I'm off to climb a mountain today (Mt. Chocorua, in southeast New Hampshire), so I only have time to post something brief, a small question about language. Today I'll pose the question, and tomorrow I'll give a possible solution.
In Cicero's discussion of ius ad bellum in De Officiis, he refers to the sacred 'fetial' code of Rome, and says the following:
Ex quo intellegi potest nullum bellum esse inustum, nisi quod aut rebus repetitis geratur aut denuntiatum ante sit et indictum (I. 36).That is, he mentions three conditions, but he groups them thus: R or (D and I).
The problem is, there is independent evidence that all of these conditions were necessary conditions, in the fetial code, for a war's being just. Also, in his own De Republica, Cicero writes as if he believes that as well (I quote from memory, but the sentence is more or less the following):
...nullum bellum iustum habetur, nisi rebus repetitis, nisi denuntiatum, nisi indictum.If we rule out that Cicero changed his mind about the interpretation of the code, then it may look as though he was just sloppy in De Officiis (after all, it was written in ten days), and that he wrote 'or' when he meant 'and.'
This is the view taken by Miriam Griffin, the editor of the Cambridge Text. The translation (by Margaret Atkins) reads with literal correctness as follows: "From this we can grasp that no war is just unless it is waged after a formal demand for restoration, or unless it has been formally announced and declared beforehand." But Griffin explains in her note:
The old Roman practice was for the priesthood of the fetiales to deliver an ultimatum to the enemy demanding compensation for his alleged oppression.
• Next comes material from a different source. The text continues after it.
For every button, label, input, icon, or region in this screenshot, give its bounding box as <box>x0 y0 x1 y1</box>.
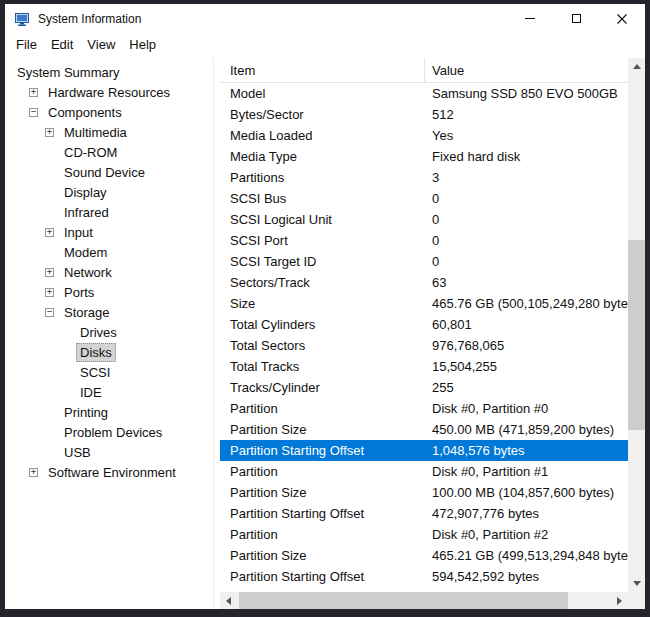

If no satisfaction was forthcoming, a threat of war was announced and war was then formally declared by the Roman assembly. C.'s 'or' here is inexact: he means all three conditions to apply (cf. Rep. III.23 and 25).Yet I wonder if we need to regard Cicero's language as inexact. Nisi quod means 'unless', which can be understood, equivalently, as 'if not'. But then suppose that the negation, the 'not' , gets distributed across the alternative, aut ... aut.... Then, by DeMorgan's law (that not-P or not-Q is equivalent to not (P and Q)), it becomes equivalent to the negation of a conjunction.
That is, not-R or not-(D and I)) is equivalent to not: (R and D and I), which is what we wanted. We simply need to distribute the negation, understood from nisi, across the alternation.
I posed this solution to two Latinists at the Mayweek seminar. The one said: "That sounds right to me. The scope of negation is notoriously flexible in ordinary language, in Latin as in English." (He had in mind such sentences, familiar to logicians, as "Everything that glitters is not gold", which means, precisely, "Not everything that glitters is gold.") The other said to me: "Nope. Won't work. Some things you just can't do. That just isn't allowed in Latin."
I cannot decide this myself, and I would not wish to have to weigh these authorities against each other. I'll suppose then, for the time being, that this solution won't work, and I'll propose an alternative solution tomorrow.
(Yes, I know, this is not the most serious difficulty in the world. But it has been bothering me, and, as I said, I don't have time today for anything more.)
2 comments:
I would be interested to know if your dissenting Latinist gave you any reasons for his judgment. I'm not an expert by any means, and though he would certainly be right to say that aut wouldn't normally work that way, I don't know of any reason why it would be impossible. In any event, Cicero should have been less ambiguous, but I doubt that he would have written something that couldn't possibly have been construed the way that he must have wanted it to be construed.
Is it Cicero's De Officiis that you have listed as one of your favorite books? That's especially interesting coming from a guy who writes so much about the Nicomachean Ethics!
Dear Anonymous,
No, the dissenter gave no reasons, and I didn't press him. But I wonder what you think the solution I propose today, which I prefer.
As to De Officiis--yes, Cicero's--I was moved by the humanity of the book and its themes when reading it now (first time with serious attention) for the seminar and for that reason added it to my list.
Is it naive to say that he tells us much about what it is to live as a good human being?